“I love the privileges of form.”
“The first discipline is the realization that there is a discipline—that all art begins and ends with discipline, that any art is first and foremost a craft. We have gone far enough on the road to self-indulgence now to know that. The man who announces to the world that he is going to ‘do his thing’ is like the amateur on the high-diving platform who flings himself into the void shouting at the judges that he is going to do whatever comes naturally. He will land on his ass. Naturally. You’d think, to listen to the loudspeakers that surround us, that no man had ever tried to ‘do his thing’ before. Every poet worth reading has, but those really worth reading have understood that to do your thing you have to learn first what your thing is and second how to go about doing it. The first is learned by the difficult labor of living, the second by the endless discipline of writing and rewriting and rerewriting. There are no shortcuts. Young writers a while back, misreading Bill Williams, decided to ignore the fact that poems are made of words as sounds as well as of words as signs—decided not to learn the art of words as sounds, not to be bothered with it. They were not interested in poems. They were interested in doing their thing. They did—and that was that.”
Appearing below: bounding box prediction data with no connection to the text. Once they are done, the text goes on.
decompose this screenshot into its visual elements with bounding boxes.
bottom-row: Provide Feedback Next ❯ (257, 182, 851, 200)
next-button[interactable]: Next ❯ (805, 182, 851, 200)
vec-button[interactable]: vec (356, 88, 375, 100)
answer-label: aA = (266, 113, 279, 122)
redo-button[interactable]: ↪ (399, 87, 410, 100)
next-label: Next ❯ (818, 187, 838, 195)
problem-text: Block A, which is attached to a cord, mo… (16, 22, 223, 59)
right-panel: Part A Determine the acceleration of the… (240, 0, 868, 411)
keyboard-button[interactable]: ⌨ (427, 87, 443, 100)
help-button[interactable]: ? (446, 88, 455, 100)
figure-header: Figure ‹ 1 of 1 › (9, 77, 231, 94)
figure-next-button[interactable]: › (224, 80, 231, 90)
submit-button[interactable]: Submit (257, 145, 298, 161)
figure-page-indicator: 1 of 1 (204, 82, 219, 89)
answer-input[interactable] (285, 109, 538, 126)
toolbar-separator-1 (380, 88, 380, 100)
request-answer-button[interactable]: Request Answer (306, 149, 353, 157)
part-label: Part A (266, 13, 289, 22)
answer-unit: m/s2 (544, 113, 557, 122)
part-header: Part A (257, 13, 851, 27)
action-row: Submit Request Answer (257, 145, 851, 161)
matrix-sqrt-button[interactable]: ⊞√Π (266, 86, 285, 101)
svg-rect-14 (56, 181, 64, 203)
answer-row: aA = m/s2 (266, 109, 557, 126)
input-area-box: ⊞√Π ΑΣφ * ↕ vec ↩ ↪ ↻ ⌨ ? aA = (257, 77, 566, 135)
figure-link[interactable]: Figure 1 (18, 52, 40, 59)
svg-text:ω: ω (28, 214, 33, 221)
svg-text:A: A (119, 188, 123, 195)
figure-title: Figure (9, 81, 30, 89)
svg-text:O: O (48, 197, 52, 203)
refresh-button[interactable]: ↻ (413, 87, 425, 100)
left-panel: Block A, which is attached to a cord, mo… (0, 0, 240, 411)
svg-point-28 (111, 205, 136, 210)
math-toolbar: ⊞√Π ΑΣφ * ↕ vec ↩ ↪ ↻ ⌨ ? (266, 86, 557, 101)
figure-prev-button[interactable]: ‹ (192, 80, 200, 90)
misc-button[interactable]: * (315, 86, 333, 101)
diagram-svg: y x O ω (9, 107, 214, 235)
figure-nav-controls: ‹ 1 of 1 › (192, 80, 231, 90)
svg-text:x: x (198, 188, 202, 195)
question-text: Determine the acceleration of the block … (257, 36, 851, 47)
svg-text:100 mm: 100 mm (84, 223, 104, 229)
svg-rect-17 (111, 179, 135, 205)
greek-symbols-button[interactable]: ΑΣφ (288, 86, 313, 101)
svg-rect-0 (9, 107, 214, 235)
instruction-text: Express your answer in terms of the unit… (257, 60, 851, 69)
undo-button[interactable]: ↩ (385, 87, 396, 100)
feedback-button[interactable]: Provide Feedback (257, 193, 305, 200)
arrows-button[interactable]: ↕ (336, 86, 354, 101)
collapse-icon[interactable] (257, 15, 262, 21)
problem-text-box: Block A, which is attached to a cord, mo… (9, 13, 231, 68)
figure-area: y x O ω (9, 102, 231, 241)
“I have work to do, and I am afraid not to do it.”
It’s hard, when daily you’re forced to witness the works you treasure, to which you’ve devoted patience and breath, abused and devalued most by those who should be staunch advocates and defenders. I lean on Guy Davenport: “All of this points to our having a society that reads badly and communicates execrably about what we read.” We get what we deserve. We force-feed our children “pleasant, undemanding reading” and do everything to make sure that it positively stays down. Dare to object. Flannery O’Connor’s observation remains spot on: “It’s interesting that all the folks that are buying it don’t know they are reading a children’s book.” That’s To Kill a Mockingbird, incapable of aging—of aging well. “Most recently, librarians across the country gave the book the highest of honors by voting it the best novel of the twentieth century.” How is that possible?
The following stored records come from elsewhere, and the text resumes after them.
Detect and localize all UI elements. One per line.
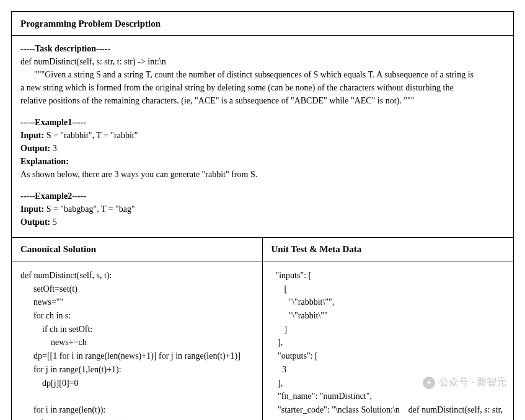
example1-block: -----Example1----- Input: S = "rabbbit",…: [20, 116, 505, 181]
testdata-header: Unit Test & Meta Data: [263, 238, 514, 261]
testdata-line: "\"rabbit\"": [271, 309, 505, 323]
example2-input-row: Input: S = "babgbag", T = "bag": [20, 203, 505, 216]
example1-output-row: Output: 3: [20, 142, 505, 155]
testdata-line: "fn_name": "numDistinct",: [271, 390, 505, 403]
testdata-line: ]: [271, 323, 505, 336]
testdata-line: "starter_code": "\nclass Solution:\n def…: [271, 403, 505, 417]
solution-column: Canonical Solution def numDistinct(self,…: [12, 238, 263, 420]
example2-marker: -----Example2-----: [20, 190, 505, 203]
testdata-line: t: str) -> int:\n": [271, 417, 505, 420]
problem-description: -----Task description----- def numDistin…: [12, 36, 513, 238]
task-marker: -----Task description-----: [20, 42, 505, 55]
solution-code: def numDistinct(self, s, t): setOft=set(…: [12, 261, 262, 420]
testdata-line: [: [271, 282, 505, 296]
example1-input-value: S = "rabbbit", T = "rabbit": [44, 131, 138, 140]
header-title: Programming Problem Description: [20, 19, 161, 28]
task-docstring-3: relative positions of the remaining char…: [20, 94, 505, 107]
testdata-column: Unit Test & Meta Data "inputs": [ [ "\"r…: [263, 238, 514, 420]
testdata-line: 3: [271, 363, 505, 377]
example2-input-label: Input:: [20, 204, 44, 214]
testdata-line: "inputs": [: [271, 269, 505, 282]
two-column-row: Canonical Solution def numDistinct(self,…: [12, 238, 513, 420]
example1-output-value: 3: [50, 144, 57, 153]
example1-input-row: Input: S = "rabbbit", T = "rabbit": [20, 129, 505, 142]
testdata-line: ],: [271, 336, 505, 349]
example2-output-row: Output: 5: [20, 216, 505, 229]
testdata-line: "outputs": [: [271, 349, 505, 363]
example1-output-label: Output:: [20, 144, 50, 153]
document-container: Programming Problem Description -----Tas…: [11, 11, 514, 420]
example1-explanation-label: Explanation:: [20, 157, 69, 166]
example2-block: -----Example2----- Input: S = "babgbag",…: [20, 190, 505, 229]
example2-output-value: 5: [50, 217, 57, 227]
example1-input-label: Input:: [20, 131, 44, 140]
task-docstring-1: """Given a string S and a string T, coun…: [20, 68, 505, 81]
example1-explanation-row: Explanation:: [20, 155, 505, 168]
example2-output-label: Output:: [20, 217, 50, 227]
header-row: Programming Problem Description: [12, 12, 513, 36]
solution-header: Canonical Solution: [12, 238, 262, 261]
task-docstring-2: a new string which is formed from the or…: [20, 81, 505, 94]
task-signature: def numDistinct(self, s: str, t: str) ->…: [20, 55, 505, 68]
example1-explanation-text: As shown below, there are 3 ways you can…: [20, 168, 505, 181]
testdata-line: ],: [271, 377, 505, 390]
example1-marker: -----Example1-----: [20, 116, 505, 129]
example2-input-value: S = "babgbag", T = "bag": [44, 204, 135, 214]
testdata-line: "\"rabbbit\"",: [271, 295, 505, 309]
testdata-body: "inputs": [ [ "\"rabbbit\"", "\"rabbit\"…: [263, 261, 514, 420]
“The case against intellect is founded upon a set of fictional and wholly abstract antagonisms. Intellect is pitted against feeling, on the ground that it is somehow inconsistent with warm emotion. It is pitted against character, because it is widely believed that intellect stands for mere cleverness, which transmutes easily into the sly or diabolical. It is pitted against practicality, since theory is held to be opposed to practice, and the ‘purely’ theoretical mind is so much disesteemed. It is pitted against democracy, since intellect is felt to be a form of distinction that defies egalitarianism.” That’s Richard Hofstadter decades before our great awakening, bolstered by the internet. “I will refuse.”
I lean on my friend and former mentor, Douglas Smith: “Writing and reading always swim together.”
Because an age may fail to recognize genius, or erringly (and stubbornly) approves some lesser talent—is hardly the determining factor: Shakespeare remains foremost…peerless, eminent, unrivaled. To those convinced all writing is equal (as all painting, music, etc.), and that judgment is arbitrary and wholly idiosyncratic (personal/subjective)—there’s really nothing much I can say.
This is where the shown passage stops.